- A Morris-Taney class Revenue Cutter

History

United States
- Namesake: Thomas Jefferson
- Builder: Webb and Allen, New York
- Laid down: 1832
- Launched: 1833
- Commissioned: 1833
- Decommissioned: 15 December 1847
- Renamed: April 1839 as the USRC Crawford
- Home port: Norfolk, Virginia; Mobile, Alabama; Savannah, Georgia; New London, Connecticut (as the Crawford;
- Fate: wrecked off Gardiners Point, New York 1847

General characteristics
- Class & type: Schooner
- Displacement: 112 tons
- Length: 73.4 ft (22.4 m)
- Beam: 20.6 ft (6.3 m)
- Draft: 9.7 ft (3.0 m)
- Propulsion: wind
- Complement: 20-24
- Armament: 6-9 pndrs

= USRC Jefferson (1833) =

The United States Revenue Cutter Jefferson was one of 13 cutters of the Morris-Taney Class to be launched. Named after Secretaries of the Treasury and Presidents of the United States, these cutters were the backbone of the Service for more than a decade. Samuel Humphreys designed these cutters for roles as diverse as fighting pirates, privateers, combating smugglers and operating with naval forces. He designed the vessels on a naval schooner concept. They had Baltimore Clipper lines. The vessels built by Webb and Allen, designed by Isaac Webb, resembled Humphreys' but had one less port.

Named for the Founding Father and third president of the United States, Thomas Jefferson, she was the second Morris-Taney class cutter to be named after a president.

In January 1833, the Jefferson suffered damage in a collision during her initial cruise. She began her career in Norfolk, Virginia and the following year sailed to Charleston, South Carolina.

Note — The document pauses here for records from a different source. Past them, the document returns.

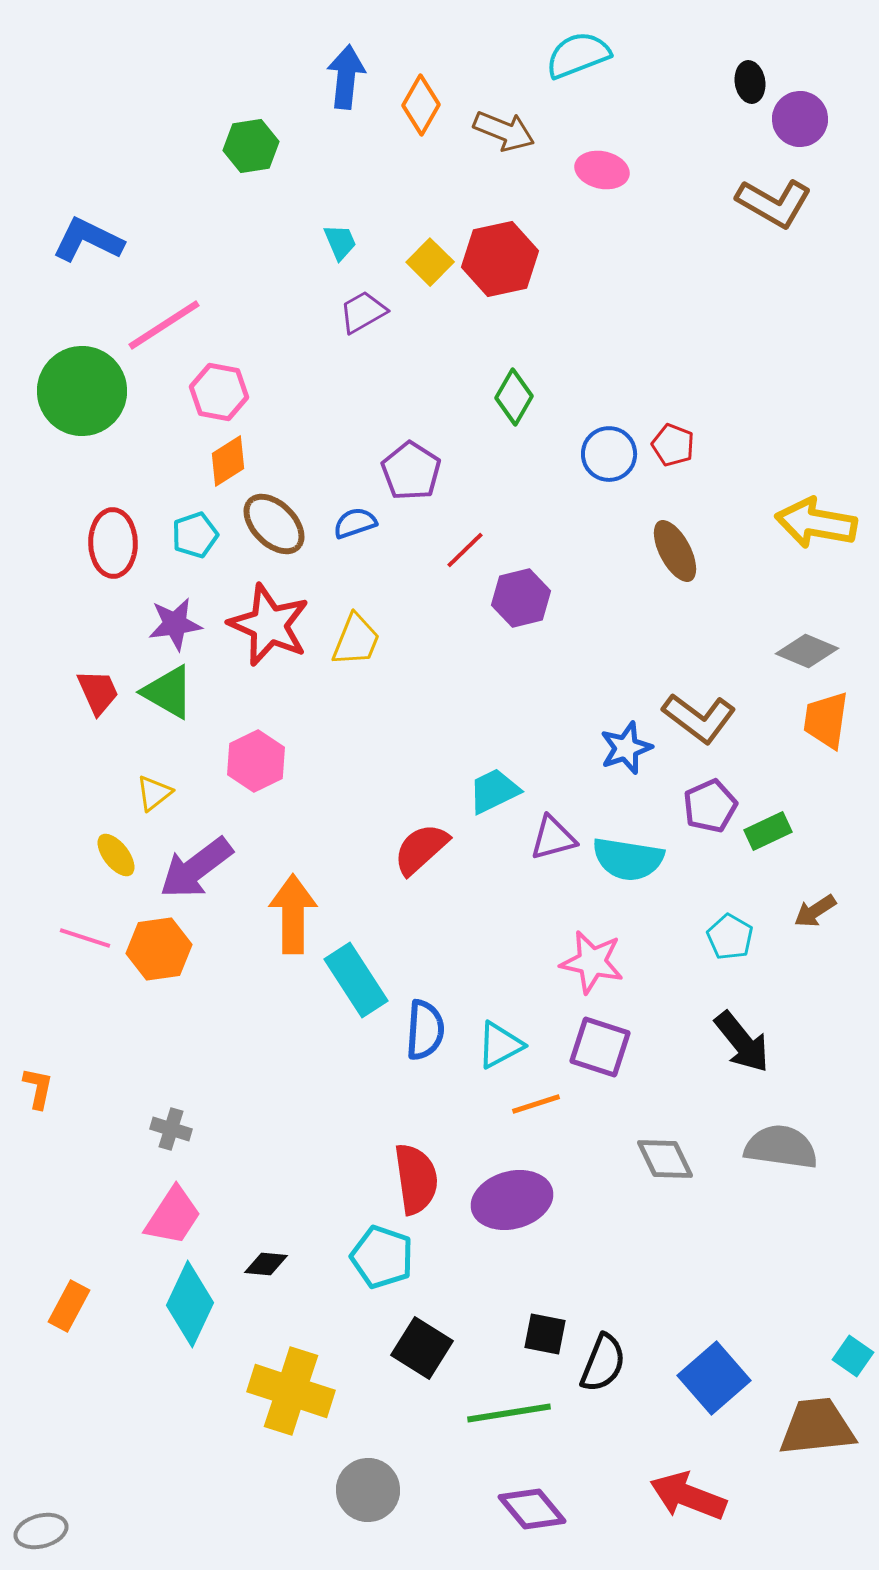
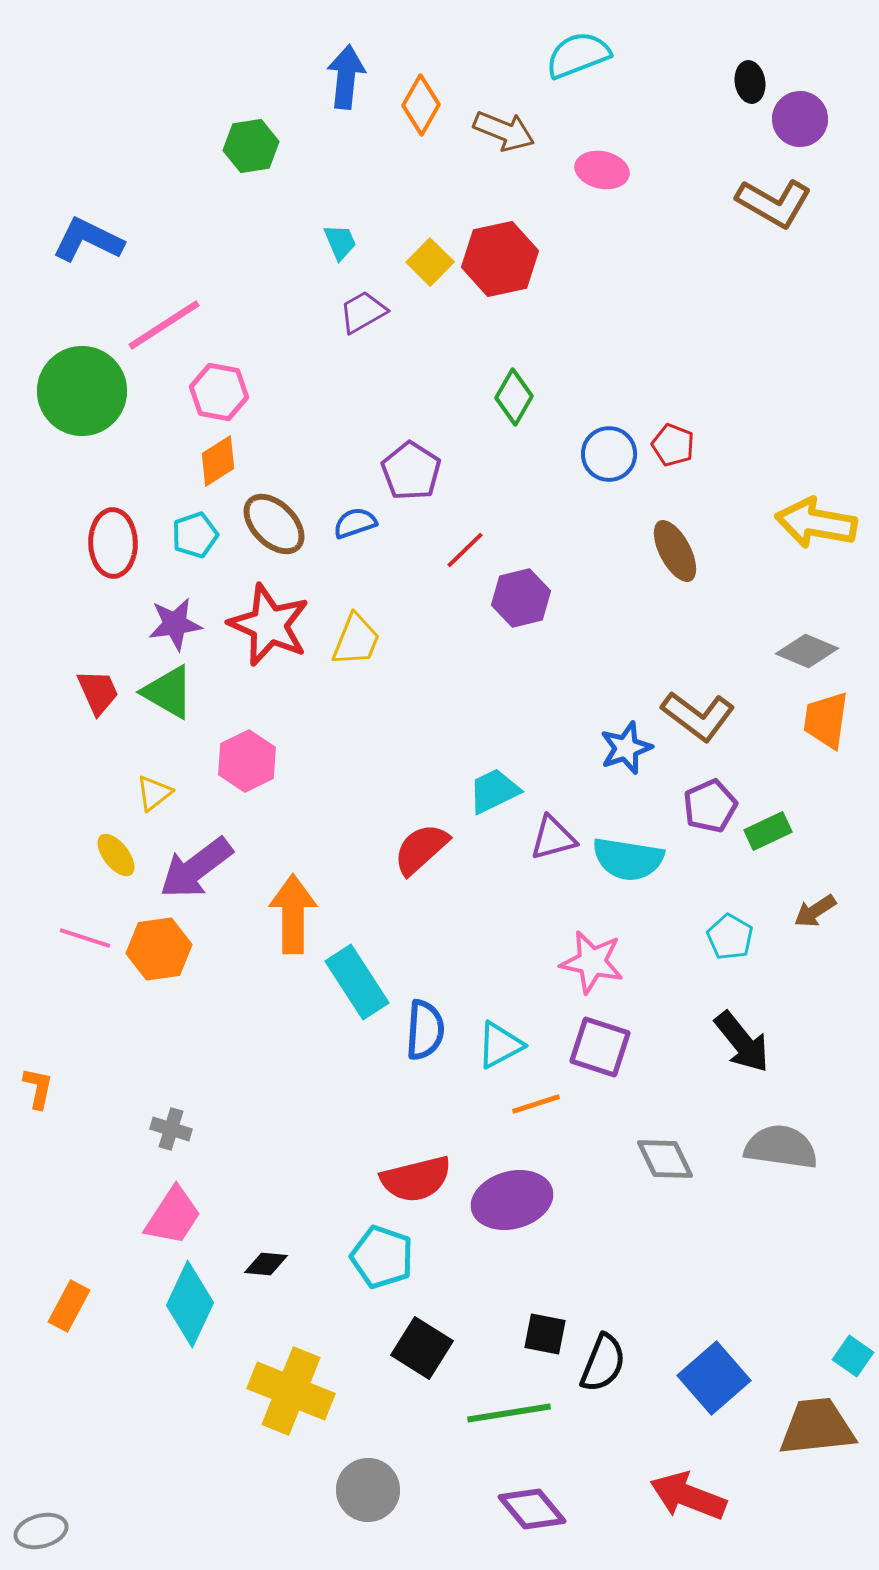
orange diamond at (228, 461): moved 10 px left
brown L-shape at (699, 718): moved 1 px left, 2 px up
pink hexagon at (256, 761): moved 9 px left
cyan rectangle at (356, 980): moved 1 px right, 2 px down
red semicircle at (416, 1179): rotated 84 degrees clockwise
yellow cross at (291, 1391): rotated 4 degrees clockwise
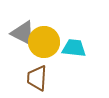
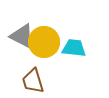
gray triangle: moved 1 px left, 3 px down
brown trapezoid: moved 4 px left, 3 px down; rotated 20 degrees counterclockwise
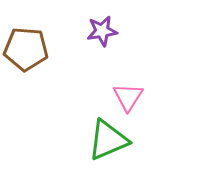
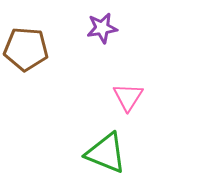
purple star: moved 3 px up
green triangle: moved 2 px left, 13 px down; rotated 45 degrees clockwise
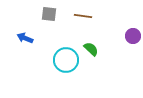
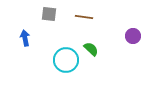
brown line: moved 1 px right, 1 px down
blue arrow: rotated 56 degrees clockwise
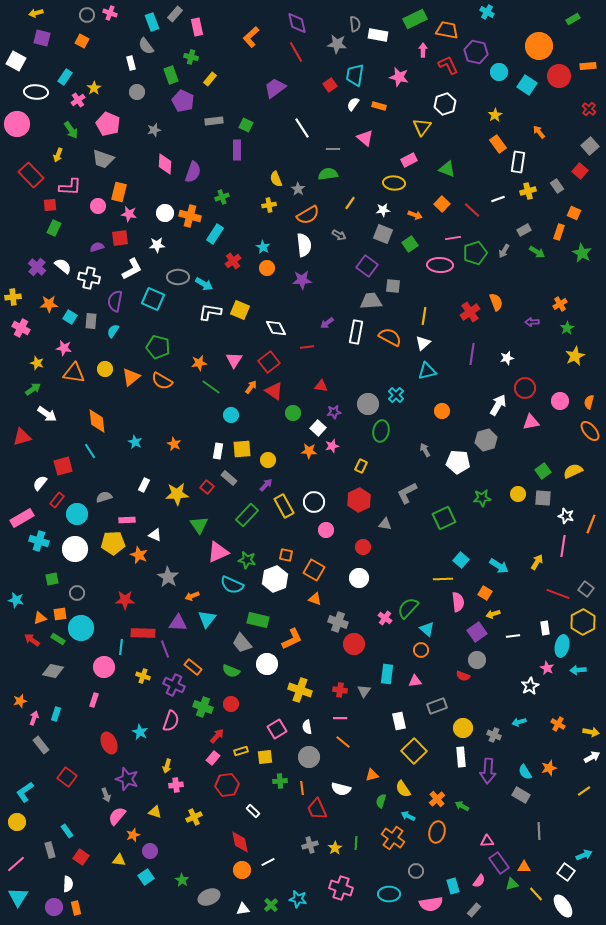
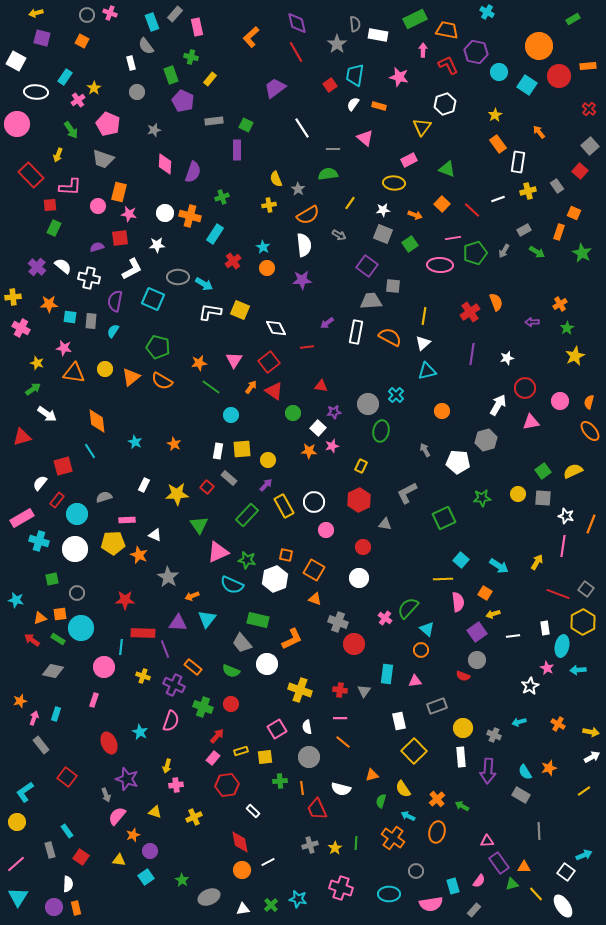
gray star at (337, 44): rotated 30 degrees clockwise
cyan square at (70, 317): rotated 24 degrees counterclockwise
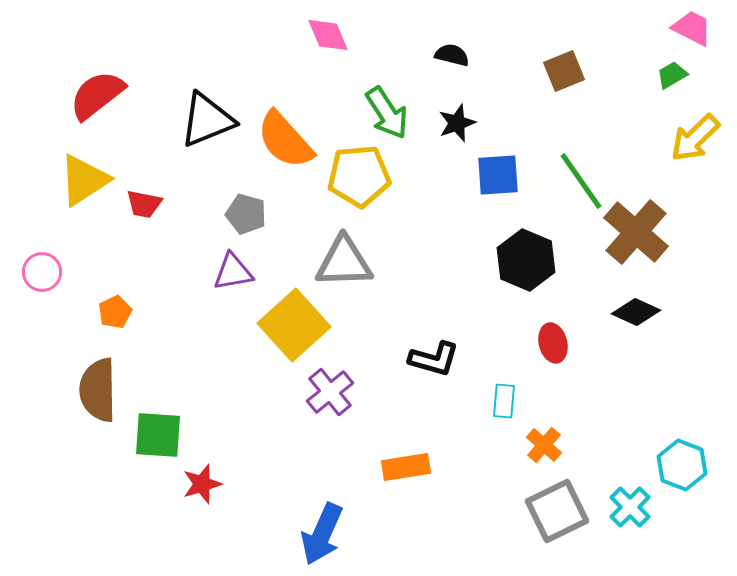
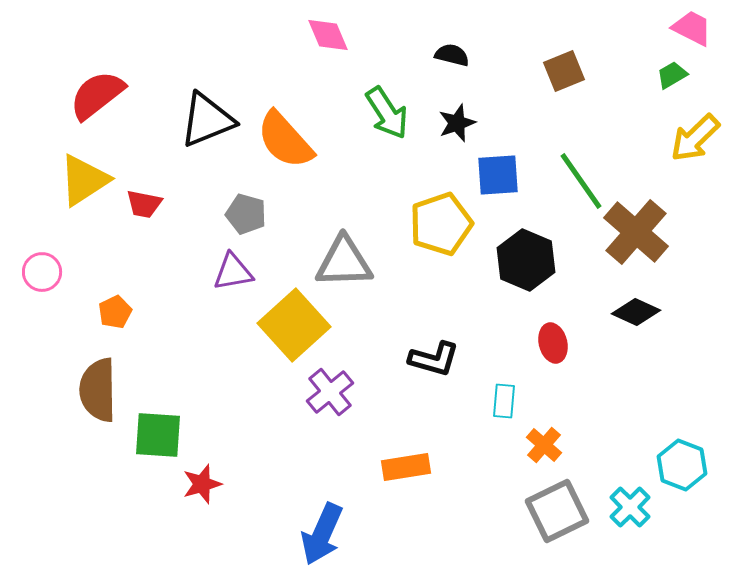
yellow pentagon: moved 82 px right, 48 px down; rotated 14 degrees counterclockwise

She was placed under orders of the United States Secretary of the Navy on 6 January 1836 for service against the Seminole Indians in Florida, Captain John Jackson, USRM, in command. She sailed from Charleston on February 19, and arrived in Pensacola on April 30. From that time until 18 October 1837 she was active in the Gulf of Mexico visiting ports on the coast of Florida, Alabama, Mississippi, the Republic of Texas, and Mexico. From time to time her duties took her to the West Indies. Returning to the Treasury Department 18 October 1837, Jefferson resumed her duties as a revenue cutter at Mobile, Alabama.

After the war duty the revenue service found the cutter to be in complete disrepair, needing more than $5,000 of work. They sent Jefferson to Baltimore with the intention of selling her. The Government replaced her with a new Jefferson. Despite the expense, the cutter was repaired, and put back in service. Stationed in Savannah, Georgia she was renamed Crawford in April 1839. This name was now available as the old Swiftsure, renamed the Crawford, was sold in 1839.

The Crawford, now stationed in New London, Connecticut, wrecked off Gardiners Point on 15 December 1847.